Each record should be reproduced exactly.
────────────────────
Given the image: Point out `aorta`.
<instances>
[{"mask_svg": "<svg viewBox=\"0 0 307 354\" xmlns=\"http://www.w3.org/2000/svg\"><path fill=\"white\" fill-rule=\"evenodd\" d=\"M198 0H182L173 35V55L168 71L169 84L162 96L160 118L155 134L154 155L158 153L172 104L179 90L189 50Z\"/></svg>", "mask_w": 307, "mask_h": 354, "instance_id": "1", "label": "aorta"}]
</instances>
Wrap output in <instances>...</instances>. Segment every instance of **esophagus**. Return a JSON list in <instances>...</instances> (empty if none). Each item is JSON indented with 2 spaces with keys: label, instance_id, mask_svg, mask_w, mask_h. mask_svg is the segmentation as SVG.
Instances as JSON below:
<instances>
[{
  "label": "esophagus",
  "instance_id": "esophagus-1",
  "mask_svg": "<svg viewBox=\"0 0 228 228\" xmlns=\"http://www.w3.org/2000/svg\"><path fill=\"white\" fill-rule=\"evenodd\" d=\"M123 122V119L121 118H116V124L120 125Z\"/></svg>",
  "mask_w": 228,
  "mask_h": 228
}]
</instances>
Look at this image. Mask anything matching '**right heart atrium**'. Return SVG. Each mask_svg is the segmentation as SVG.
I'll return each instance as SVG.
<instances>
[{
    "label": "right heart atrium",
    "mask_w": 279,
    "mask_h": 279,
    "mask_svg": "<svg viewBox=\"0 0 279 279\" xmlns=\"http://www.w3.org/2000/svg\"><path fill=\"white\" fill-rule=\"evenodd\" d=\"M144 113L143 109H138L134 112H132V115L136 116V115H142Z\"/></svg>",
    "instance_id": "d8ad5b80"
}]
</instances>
────────────────────
## [EXERCISE RESPONSE]
Given the image: Point out `aorta`.
<instances>
[{"mask_svg": "<svg viewBox=\"0 0 307 354\" xmlns=\"http://www.w3.org/2000/svg\"><path fill=\"white\" fill-rule=\"evenodd\" d=\"M198 0H182L173 35V55L168 71L169 84L162 96L160 118L155 134L154 155L158 153L172 104L179 90L189 50Z\"/></svg>", "mask_w": 307, "mask_h": 354, "instance_id": "1", "label": "aorta"}]
</instances>
Wrap output in <instances>...</instances>. Segment every instance of **esophagus**. Return a JSON list in <instances>...</instances> (empty if none). Each item is JSON indented with 2 spaces with keys: label, instance_id, mask_svg, mask_w, mask_h. mask_svg is the segmentation as SVG.
Instances as JSON below:
<instances>
[{
  "label": "esophagus",
  "instance_id": "esophagus-1",
  "mask_svg": "<svg viewBox=\"0 0 228 228\" xmlns=\"http://www.w3.org/2000/svg\"><path fill=\"white\" fill-rule=\"evenodd\" d=\"M123 122V119L121 118H116V124L120 125Z\"/></svg>",
  "mask_w": 228,
  "mask_h": 228
}]
</instances>
Look at this image. Mask anything matching '**right heart atrium**'. Return SVG. Each mask_svg is the segmentation as SVG.
I'll return each instance as SVG.
<instances>
[{
    "label": "right heart atrium",
    "mask_w": 279,
    "mask_h": 279,
    "mask_svg": "<svg viewBox=\"0 0 279 279\" xmlns=\"http://www.w3.org/2000/svg\"><path fill=\"white\" fill-rule=\"evenodd\" d=\"M144 113L143 109H138L134 112H132V115L136 116V115H142Z\"/></svg>",
    "instance_id": "d8ad5b80"
}]
</instances>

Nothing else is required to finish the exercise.